EXERCISE INSTRUCTIONS = Write the listing out once more, identical to the original but without pictures.

START ENTRIES SHOWN

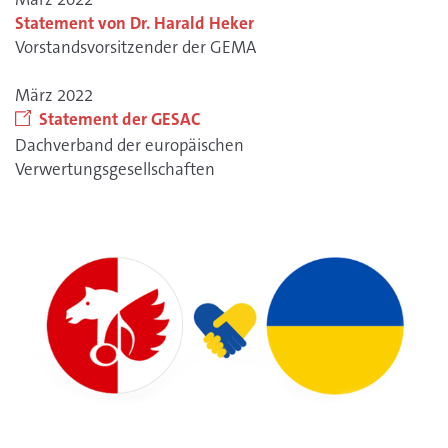
Statement von Dr. Harald Heker
Vorstandsvorsitzender der GEMA
März 2022
Statement der GESAC
Dachverband der europäischen
Verwertungsgesellschaften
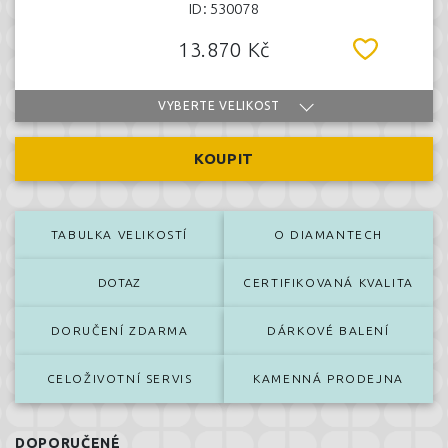
ID: 530078
13.870 Kč
VYBERTE VELIKOST
KOUPIT
TABULKA VELIKOSTÍ
O DIAMANTECH
DOTAZ
CERTIFIKOVANÁ KVALITA
DORUČENÍ ZDARMA
DÁRKOVÉ BALENÍ
CELOŽIVOTNÍ SERVIS
KAMENNÁ PRODEJNA
DOPORUČENÉ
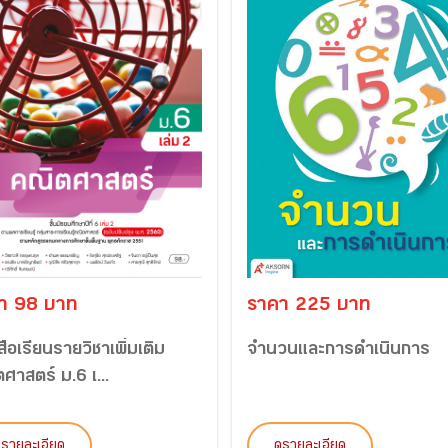
า 98 บาท
ราคา 225 บาท
สือเรียนรายวิชาเพิ่มเติม
จำนวนและการดำเนินการ
ศาสตร์ ม.6 เ...
ูรายละเอียด
ดูรายละเอียด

END ENTRIES SHOWN

WRITTEN RESPONSE =
Statement von Dr. Harald Heker
Vorstandsvorsitzender der GEMA
März 2022
Statement der GESAC
Dachverband der europäischen
Verwertungsgesellschaften
ID: 530078
13.870 Kč
VYBERTE VELIKOST
KOUPIT
TABULKA VELIKOSTÍ
O DIAMANTECH
DOTAZ
CERTIFIKOVANÁ KVALITA
DORUČENÍ ZDARMA
DÁRKOVÉ BALENÍ
CELOŽIVOTNÍ SERVIS
KAMENNÁ PRODEJNA
DOPORUČENÉ
า 98 บาท
ราคา 225 บาท
สือเรียนรายวิชาเพิ่มเติม
จำนวนและการดำเนินการ
ศาสตร์ ม.6 เ...
ูรายละเอียด
ดูรายละเอียด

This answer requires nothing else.